Using the connection factory through a direct lookup
After an IBM® MQ messaging provider connection factory has been defined, an enterprise application can look up the connection factory definition and use it to create a JMS connection to an IBM MQ queue manager. This can be done through a direct look up.
InitialContext ctx = new InitialContext();
ConnectionFactory cf = (ConnectionFactory) ctx.lookup("jms/myCF");
- Your application developer needs to know the JNDI name of the required connection factory when the enterprise application is being developed. Because the JNDI name is hard coded inside the application, if the JNDI name changes, you need to re-write and re-deploy the application.

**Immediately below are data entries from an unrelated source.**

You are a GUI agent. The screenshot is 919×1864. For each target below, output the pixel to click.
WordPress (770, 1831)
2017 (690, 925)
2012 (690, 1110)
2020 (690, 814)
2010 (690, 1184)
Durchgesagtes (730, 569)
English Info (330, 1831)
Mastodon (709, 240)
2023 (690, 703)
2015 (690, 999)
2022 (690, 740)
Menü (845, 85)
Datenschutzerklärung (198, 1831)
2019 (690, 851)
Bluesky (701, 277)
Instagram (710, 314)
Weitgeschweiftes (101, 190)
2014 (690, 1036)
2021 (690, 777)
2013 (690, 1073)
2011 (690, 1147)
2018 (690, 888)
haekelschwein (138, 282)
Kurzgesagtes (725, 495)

- When a connection factory definition is used in this way, the user name and password specified in the authentication alias (that the connection factory has been configured to use) are not flowed down to IBM MQ. This is to prevent unauthorized applications from identifying the connection factory, and being able to use it to connect to secure IBM MQ systems.
The user name and password that are flowed down to IBM MQ depends on the method that is used to create the JMS connection from the connection factory.
ConnectionFactory.createConnection()
the default user
identity is passed down to IBM MQ. This
is the user name and password that started the application server where the
enterprise application is running.
ConnectionFactory.createConnection(String username, String password)
If an application has performed a direct look up of a connection factory, and then
called this method, the user name and password that were passed into the
createConnection()
method are flowed down to IBM MQ.
No checks were made on the password. In order to perform an authentication check, and validate that the user name and password were valid, an IBM MQ channel security exit must be written. Details on how to do this can be found in Channel security exit programs.
From IBM MQ 8.0, the queue manager checks the password in addition to the user name.